Russell Spitzer's Blog

Some guy's blog

I had a great time at DataStax Accelerate and got asked a lot of great questions about Cassandra and Spark. I’ll post some the most common ones and their answers here for posterity. —

Can I user Spark SQL to get Low Latency Cassandra Requests?


Sometimes when folks hear about SparkSQL they think they’ve just solved all of their Cassandra data modeling questions. After all, SparkSQL provides an ANSI SQL interface to Cassandra, so shouldn’t we be able to just move our data in to C* in whatever form we want and have great latency? Unfortunately, the answer is no for a variety of reasons.

  1. SparkSQL requesets are not low latency operations. To begin with, SparkSQL and Spark in General, function with a lot of extra network communication not required for single machine systems. This means even for requests which aren’t using a huge amount of data, we pay an additional cost for setting up, planning, and distributing the metadata required to run a Spark Job. This can greatly increase the latency of a request which could have run in CQL directly and shipped directly to a C* server.

  2. For requests that require a large amount of data, SparkSQL will default to doing full table scans on the underlying DataSources.
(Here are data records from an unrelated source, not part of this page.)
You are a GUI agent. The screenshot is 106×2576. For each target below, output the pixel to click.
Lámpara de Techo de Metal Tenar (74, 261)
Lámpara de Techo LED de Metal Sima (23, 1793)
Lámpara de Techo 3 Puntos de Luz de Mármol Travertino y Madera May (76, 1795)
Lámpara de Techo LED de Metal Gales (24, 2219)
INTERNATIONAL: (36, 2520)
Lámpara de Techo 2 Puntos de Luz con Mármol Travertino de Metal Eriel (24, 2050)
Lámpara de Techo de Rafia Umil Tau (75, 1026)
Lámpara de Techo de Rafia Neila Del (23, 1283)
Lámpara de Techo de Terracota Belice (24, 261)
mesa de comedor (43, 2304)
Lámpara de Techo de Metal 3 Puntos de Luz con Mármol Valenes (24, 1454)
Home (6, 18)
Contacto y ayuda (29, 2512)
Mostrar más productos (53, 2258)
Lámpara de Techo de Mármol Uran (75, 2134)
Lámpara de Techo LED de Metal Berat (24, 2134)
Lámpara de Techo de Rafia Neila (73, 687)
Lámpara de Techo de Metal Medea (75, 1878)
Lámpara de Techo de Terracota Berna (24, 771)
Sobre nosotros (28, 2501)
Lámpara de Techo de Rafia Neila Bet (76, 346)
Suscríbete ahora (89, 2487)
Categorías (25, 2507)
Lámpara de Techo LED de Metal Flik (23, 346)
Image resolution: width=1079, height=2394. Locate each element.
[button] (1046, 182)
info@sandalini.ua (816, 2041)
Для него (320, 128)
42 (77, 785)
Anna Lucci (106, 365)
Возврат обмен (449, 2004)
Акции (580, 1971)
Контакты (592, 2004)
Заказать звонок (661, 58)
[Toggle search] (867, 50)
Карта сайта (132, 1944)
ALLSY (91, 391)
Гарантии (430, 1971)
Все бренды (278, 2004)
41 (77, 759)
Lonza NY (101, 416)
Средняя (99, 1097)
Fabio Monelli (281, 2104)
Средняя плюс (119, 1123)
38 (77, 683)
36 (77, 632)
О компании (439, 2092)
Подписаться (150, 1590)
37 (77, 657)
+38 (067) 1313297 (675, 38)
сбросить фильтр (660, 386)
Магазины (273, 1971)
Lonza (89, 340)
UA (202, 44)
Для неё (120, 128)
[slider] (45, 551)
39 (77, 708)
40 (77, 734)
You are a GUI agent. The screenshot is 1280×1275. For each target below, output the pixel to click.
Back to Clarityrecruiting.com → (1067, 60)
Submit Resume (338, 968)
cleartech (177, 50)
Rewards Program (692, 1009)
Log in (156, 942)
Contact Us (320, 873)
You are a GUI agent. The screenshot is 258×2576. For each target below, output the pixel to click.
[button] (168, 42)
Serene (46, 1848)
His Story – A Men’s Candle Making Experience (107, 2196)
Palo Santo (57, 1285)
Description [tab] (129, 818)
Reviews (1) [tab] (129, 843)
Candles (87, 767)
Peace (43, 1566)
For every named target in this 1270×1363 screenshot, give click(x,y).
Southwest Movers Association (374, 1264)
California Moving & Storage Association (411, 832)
This means that a request on a single table will most likely require reading the entire table into Spark to answer the question. This basically eliminates our ability to do anything with sub second (or even sub hour) latency for large requests.

  3. When performing joins in most cases Spark needs to do a network shuffle. A sort-merge Shuffle in Spark requires writing the join to disk and then sending various “shuffle files” to other machines to be combined. This is tremendously expensive and basically eliminates the ability to do any rapid joins in SparkSQL.

SparkSQL is there to enable queries that would otherwise be impossible, but if you are trying to rely on it to sub 4ms arbitrary queries, you will be sorely disappointed. Spark is a great tool, but to get the most out of your real time applications you will still need to model your data to fit your requests.